Enfin, elle fait valoir que la société Micaela est irrecevable à fonder sa demande d’arrêt de l’exécution provisoire sur les prétendues erreurs et contradictions du jugement, le bien fondé de la décision ne relevant pas de l’examen du premier président saisi en application de l’article 524 ancien du code de procédure civile.

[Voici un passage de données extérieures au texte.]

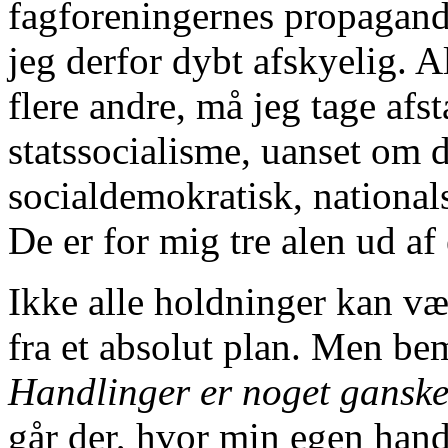
fagforeningernes propagand
jeg derfor dybt afskyelig. 
flere andre, må jeg tage afst
statssocialisme, uanset om
socialdemokratisk, national
De er for mig tre alen ud af 
Ikke alle holdninger kan vær
fra et absolut plan. Men be
Handlinger er noget ganske
går der, hvor min egen han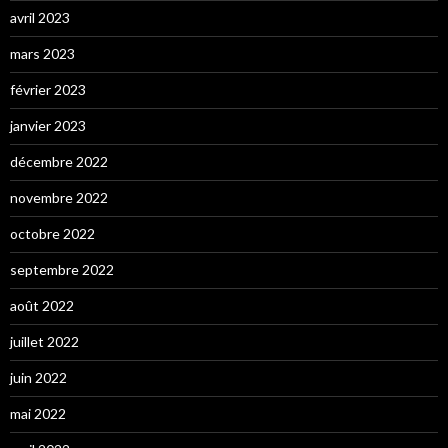
avril 2023
mars 2023
février 2023
janvier 2023
décembre 2022
novembre 2022
octobre 2022
septembre 2022
août 2022
juillet 2022
juin 2022
mai 2022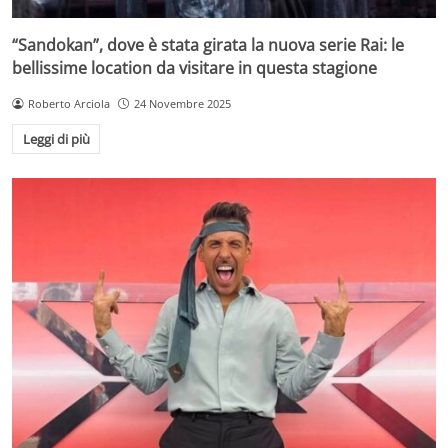
“Sandokan”, dove è stata girata la nuova serie Rai: le
bellissime location da visitare in questa stagione
Roberto Arciola
24 Novembre 2025
Leggi di più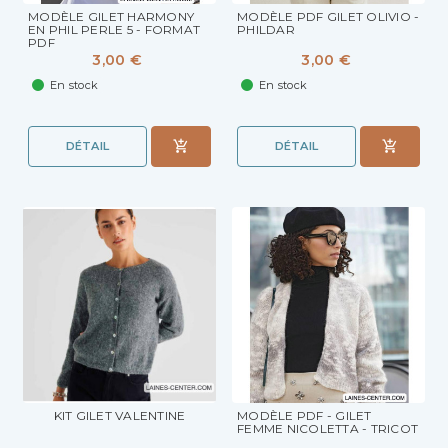
MODÈLE GILET HARMONY
MODÈLE PDF GILET OLIVIO -
EN PHIL PERLE 5 - FORMAT
PHILDAR
PDF
3,00 €
3,00 €
En stock
En stock
DÉTAIL
DÉTAIL
KIT GILET VALENTINE
MODÈLE PDF - GILET
FEMME NICOLETTA - TRICOT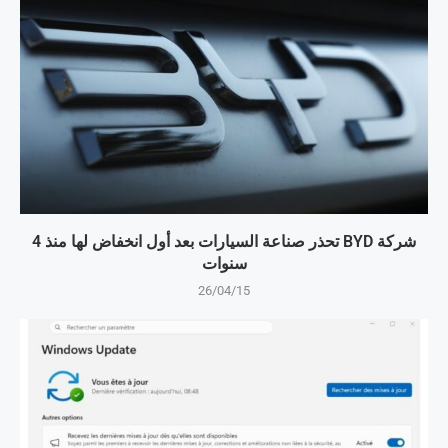
شركة BYD تحذر صناعة السيارات بعد أول انخفاض لها منذ 4
سنوات
26/04/15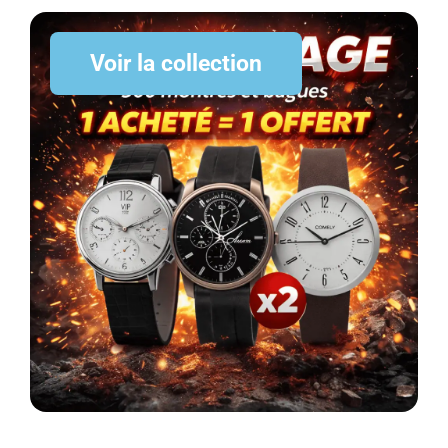
Voir la collection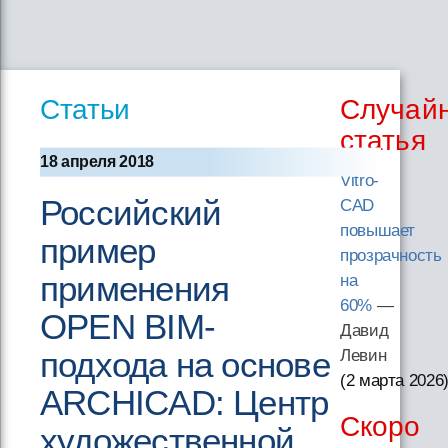
Статьи
Случай
статья
18 апреля 2018
Vitro-
Российский
CAD
повышает
пример
прозрачность
применения
на
60%
—
OPEN BIM-
Давид
подхода на основе
Левин
(2 марта 2026
ARCHICAD: Центр
Скоро
художественной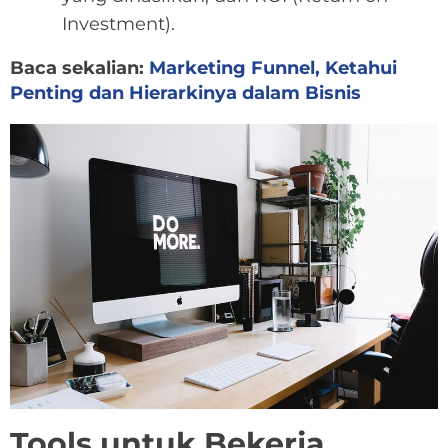
Investment).
Baca sekalian:
Marketing Funnel, Ketahui
Penting dan Hierarkinya dalam Bisnis
Tools untuk Bekerja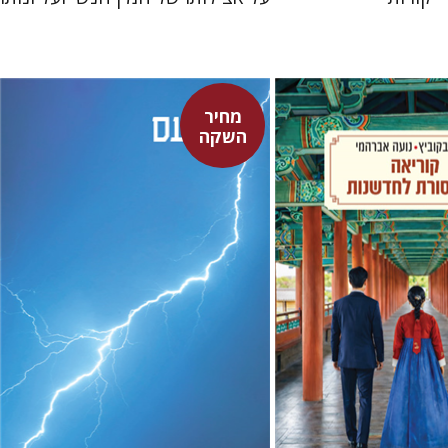
מחיר
ביץ
נועה אברהמי
סנקה
השקה
דבורה גילולה
דבורה גילולה
מחיר השקה
מחיר השקה
$22
$24
$31
$35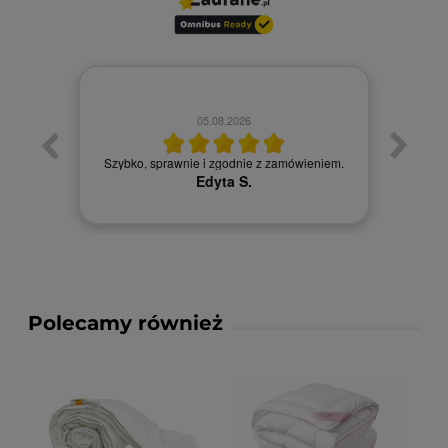
05.08.2026
zybka
Szybko, sprawnie i zgodnie z zamówieniem.
Zam
Edyta S.
Polecamy również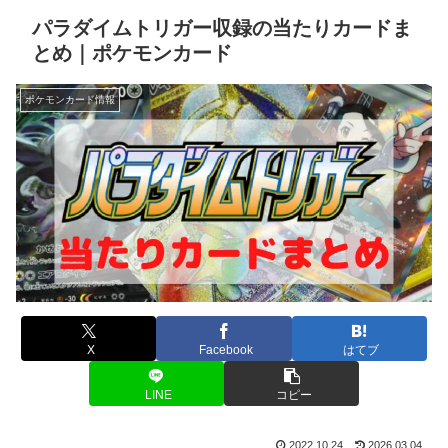
パラダイムトリガー収録の当たりカードま
とめ｜ポケモンカード
ポケモンカード情報
X
Facebook
はてブ
LINE
コピー
2022.10.24
2026.03.04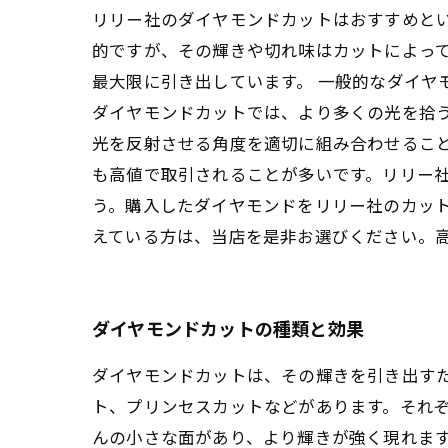
リリー社のダイヤモンドカットはおすすめと
的ですが、その輝きや切れ味はカットによっ
最大限に引き出しています。 一般的なダイヤ
ダイヤモンドカットでは、より多くの光を拾
光を反射させる角度を適切に組み合わせるこ
も高値で取引されることが多いです。リリー
う。購入したダイヤモンドをリリー社のカット
えている方は、当店を是非お選びください。
ダイヤモンドカットの種類と効果
ダイヤモンドカットは、その輝きを引き出す
ト、プリンセスカットなどがあります。それ
んの小さな面があり、より輝きが強く現れま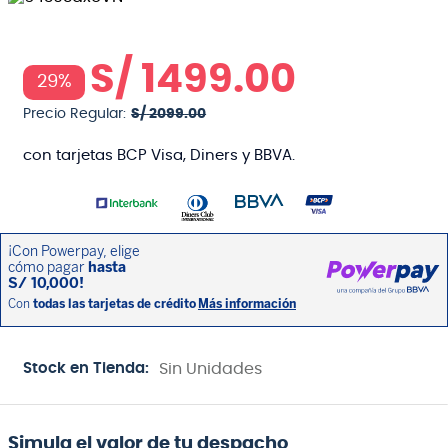
S/
1499
.
00
29%
Precio Regular:
S/
2099
.
00
con tarjetas BCP Visa, Diners y BBVA.
Stock en Tienda:
Sin Unidades
Simula el valor de tu despacho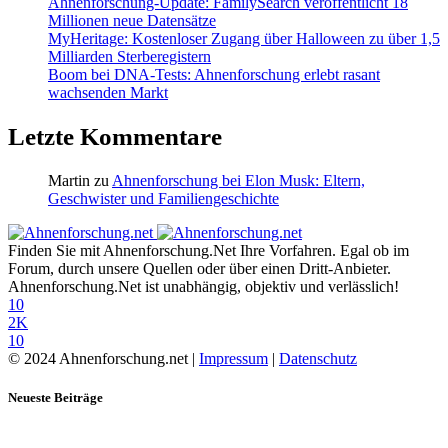
Ahnenforschung-Update: FamilySearch veröffentlicht 18
Millionen neue Datensätze
MyHeritage: Kostenloser Zugang über Halloween zu über 1,5
Milliarden Sterberegistern
Boom bei DNA-Tests: Ahnenforschung erlebt rasant
wachsenden Markt
Letzte Kommentare
Martin
zu
Ahnenforschung bei Elon Musk: Eltern,
Geschwister und Familiengeschichte
Finden Sie mit Ahnenforschung.Net Ihre Vorfahren. Egal ob im
Forum, durch unsere Quellen oder über einen Dritt-Anbieter.
Ahnenforschung.Net ist unabhängig, objektiv und verlässlich!
10
2K
10
© 2024 Ahnenforschung.net |
Impressum
|
Datenschutz
Neueste Beiträge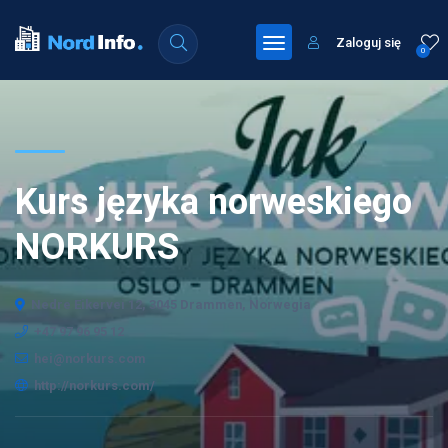
Zaloguj się
0
Kurs języka norweskiego
NORKURS
Nedre Eikervei 12, 3045 Drammen, Norwegia
+47 97 96 95 12
hei@norkurs.com
http://norkurs.com/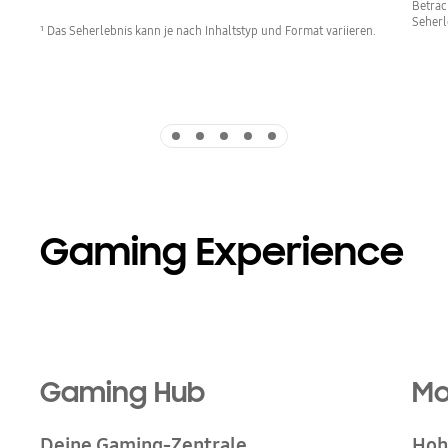
Betrac
Seherl
¹ Das Seherlebnis kann je nach Inhaltstyp und Format variieren.
Indicator 1
Indicator 2
Indicator 3
Indicator 4
Indicator 5
Gaming Experience
Gaming Hub
Mo
Deine Gaming-Zentrale
Hoh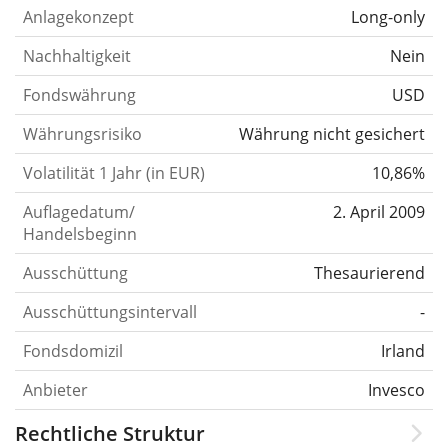
Anlagekonzept
Long-only
Nachhaltigkeit
Nein
Fondswährung
USD
Währungsrisiko
Währung nicht gesichert
Volatilität 1 Jahr (in EUR)
10,86%
Auflagedatum/
2. April 2009
Handelsbeginn
Ausschüttung
Thesaurierend
Ausschüttungsintervall
-
Fondsdomizil
Irland
Anbieter
Invesco
Rechtliche Struktur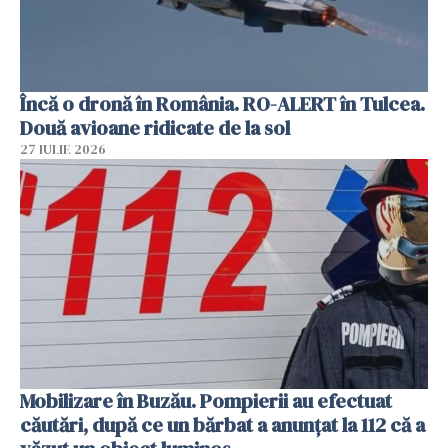
Încă o dronă în România. RO-ALERT în Tulcea.
Două avioane ridicate de la sol
27 IULIE 2026
Mobilizare în Buzău. Pompierii au efectuat
căutări, după ce un bărbat a anunțat la 112 că a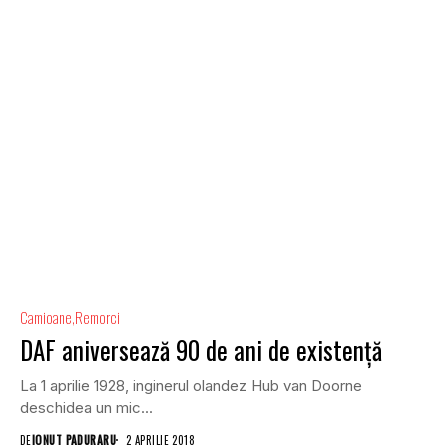
Camioane
Remorci
DAF aniversează 90 de ani de existență
La 1 aprilie 1928, inginerul olandez Hub van Doorne
deschidea un mic...
DE
IONUT PADURARU
2 APRILIE 2018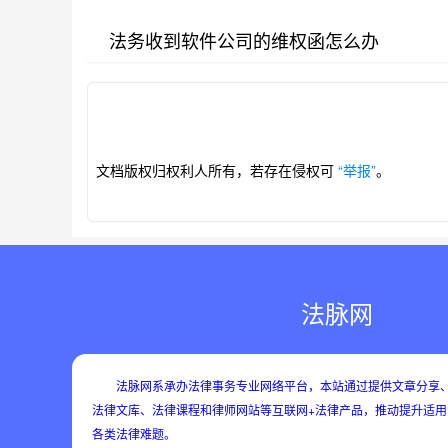
法务收到软件公司的维权函怎么办
第1/12页
文档版权归权利人所有，若存在侵权可
“举报”
。
法脉网
法脉网系承办法律事务专业网络平台，本站通过提供文章分享、
法律文库、法律课程和律师网站等互联网+法律产品，推动提升适
各类法律难题。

A l’audience, les conseils des parties ont été entendus en leurs observations au soutien de leurs écritures.

Motivation

SUR CE,

Sur la demande d’arrêt de l’exécution provisoire

L’assignation devant le tribunal judiciaire de Paris ayant été délivrée en février et mars 2019, soit avant le 1er janvier 2020, la demande d’arrêt de l’exécution provisoire est soumise aux dispositions de l’article 524, 2°, du code de procédure civile, dans sa rédaction antérieure à celle issue du décret n° 2019-1333 du 11 décembre 2019, ainsi que l’exposent les parties.

Il résulte de ce texte que, lorsque l’exécution provisoire a été ordonnée, le premier président statuant en référé peut l’arrêter si elle risque d’entraîner des conséquences manifestement excessives.

Les conséquences manifestement excessives s’apprécient, en ce qui concerne les condamnations pécuniaires, par rapport aux facultés de paiement du débiteur et aux facultés de remboursement de la partie adverse en cas d’infirmation de la décision assortie de l’exécution provisoire.

Le risque de conséquences manifestement excessives suppose un préjudice irréparable et une situation irréversible en cas d’infirmation.

Il est rappelé que la présente juridiction n’est pas juge d’appel de la décision rendue en première instance et n’a donc aucunement à apprécier si la décision frappée d’appel comporte des erreurs de droit ou de fait ni à apprécier les chances de réformation.

La société Micaela fait état des conséquences excessives liées à son expulsion des locaux loués, mais l’expulsion ne constitue pas en elle-même une conséquence manifestement excessive et, en l’espèce, il résulte des pièces produites qu’elle a pu identifier un local à proximité immédiate du sien, [Adresse 1], dont le loyer mensuel, de 4.000 euros HT/HC, est inférieur à l’indemnité d’occupation qu’elle doit actuellement régler à la société Spinecaire.

Les honoraires et frais liés au déménagement (48.000 euros de caution bancaire et 15.000 euros de frais d’agence) n’excèdent pas les capacités financières de la société Micaela, au regard des documents comptables qu’elle produit, puisqu’elle dispose a minima d’une trésorerie nette de 94.002,37 euros, après déduction d’un compte courant d’associé de 80.591 euros.

Ainsi, après déduction des échéances d’emprunt au titre du PGE et du crédit consenti par la BPI, sa trésorerie disponible à un an est encore de 55.938 euros.

Elle soutient devoir réaliser des travaux dans ce nouveau local, à hauteur de 90.000 euros, mais cette nécessité n’est pas établie, encore moins l’urgence à mettre à neuf ce local avant tout emménagement.

Les pièces comptables produites ne démontrent pas de difficultés financières réelles ni d’endettement.

En conséquence, faute de rapporter la preuve de l’existence de conséquences manifestement excessives liées à l’exécution de la décision d’expulsion, la société Micaela sera déboutée de sa demande.

Sur les frais et dépens

La société Micaela sera tenue aux dépens de la présente instance et condamnée à indemniser la société Spinecaire des frais qu’elle a été contrainte d’exposer, à hauteur de la somme de 1.000 euros, sur le fondement des dispositions de l’article 700 du code de procédure civile.

Dispositif

PAR CES MOTIFS

Rejetons la demande d’arrêt de l’exécution provisoire formée par la société Micaela ;

Condamnons la société Micaela aux dépens de la présente instance ;

La condamnons à payer à la société Spinecaire la somme de 1.000 euros en application de l’article 700 du code de procédure civile.

ORDONNANCE rendue par Mme Rachel LE COTTY, Conseillère, assistée de Mme Cécilie MARTEL, greffière présente lors de la mise à disposition de l’ordonnance au greffe de la Cour, les parties en ayant été préalablement avisées dans les conditions prévues au deuxième alinéa de l’article 450 du code de procédure civile.